- Other names: Arisbe
- Abode: Teucria (Troad)

Genealogy
- Parents: Teucer or Tros
- Siblings: -
- Consort: Dardanus
- Children: Erichthonius, Ilus, Zacynthus, and (possibly) Idaea

= Batea of Troad =

In Greek mythology, the name Batea or Bateia (/bəˈtiːə/ bə-TEE-ə; Βάτεια) was the daughter or (less commonly) the aunt of King Teucer. She was the mother of Ilus, Erichthonius, and Zacynthus. A hill in the Troad and the town Bateia were named after her.

== Mythology ==
Batia's father was the ruler of a tribe known as the Teucrians (Teucri). The Teucrians inhabited the area of northwest Asia Minor later called the Troad (Troas). She married King Dardanus, son of Zeus and Electra, whom Teucer named as his heir. By Dardanus, Batea was the mother of Ilus, Erichthonius, and Zacynthus.

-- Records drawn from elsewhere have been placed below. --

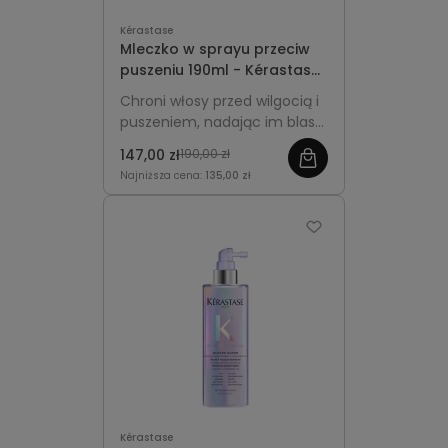
Kérastase
Mleczko w sprayu przeciw
puszeniu 190ml - Kérastase
Gloss Absolu Anti-Frizz
Chroni włosy przed wilgocią i
Glaze
puszeniem, nadając im blask,
miękkość i gładką strukturę.
147,00 zł
190,00 zł
Najniższa cena:
135,00 zł
Kérastase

In some accounts, Arisbe of Crete, a daughter of Teucer, is mentioned as the wife of Dardanus. Arisbe and Batea are usually assumed to be the same person. According to another version of the myth, Batia was the daughter of Tros, instead of Teucer.

Batea gave her name to a hill in the Troad, mentioned in the Iliad, as well as to the town of Bateia.

She is sometimes equated with the Amazon queen Myrina.